The problem: Repeat every entry word for word, skipping the pictures.

Source data:

%%

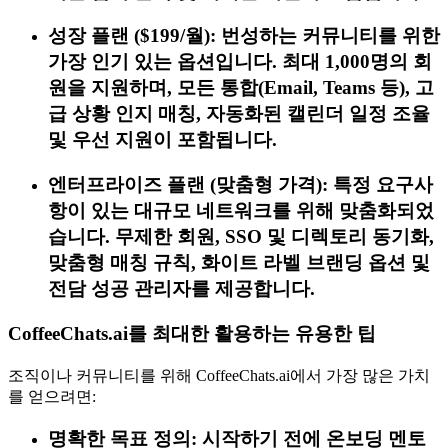
성장 플랜 ($199/월): 번성하는 커뮤니티를 위한
가장 인기 있는 옵션입니다. 최대 1,000명의 회
원을 지원하며, 모든 통합(Email, Teams 등), 고
급 상황 인지 매칭, 자동화된 캘린더 일정 조율
및 우선 지원이 포함됩니다.
엔터프라이즈 플랜 (맞춤형 가격): 특정 요구사
항이 있는 대규모 네트워크를 위해 맞춤화되었
습니다. 무제한 회원, SSO 및 디렉토리 동기화,
맞춤형 매칭 규칙, 화이트 라벨 브랜딩 옵션 및
전담 성공 관리자를 제공합니다.
CoffeeChats.ai를 최대한 활용하는 유용한 팁
조직이나 커뮤니티를 위해 CoffeeChats.ai에서 가장 많은 가치
를 얻으려면:
명확한 목표 정의: 시작하기 전에 온보딩 멘토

%%

Result of this task:
성장 플랜 ($199/월): 번성하는 커뮤니티를 위한
가장 인기 있는 옵션입니다. 최대 1,000명의 회
원을 지원하며, 모든 통합(Email, Teams 등), 고
급 상황 인지 매칭, 자동화된 캘린더 일정 조율
및 우선 지원이 포함됩니다.
엔터프라이즈 플랜 (맞춤형 가격): 특정 요구사
항이 있는 대규모 네트워크를 위해 맞춤화되었
습니다. 무제한 회원, SSO 및 디렉토리 동기화,
맞춤형 매칭 규칙, 화이트 라벨 브랜딩 옵션 및
전담 성공 관리자를 제공합니다.
CoffeeChats.ai를 최대한 활용하는 유용한 팁
조직이나 커뮤니티를 위해 CoffeeChats.ai에서 가장 많은 가치
를 얻으려면:
명확한 목표 정의: 시작하기 전에 온보딩 멘토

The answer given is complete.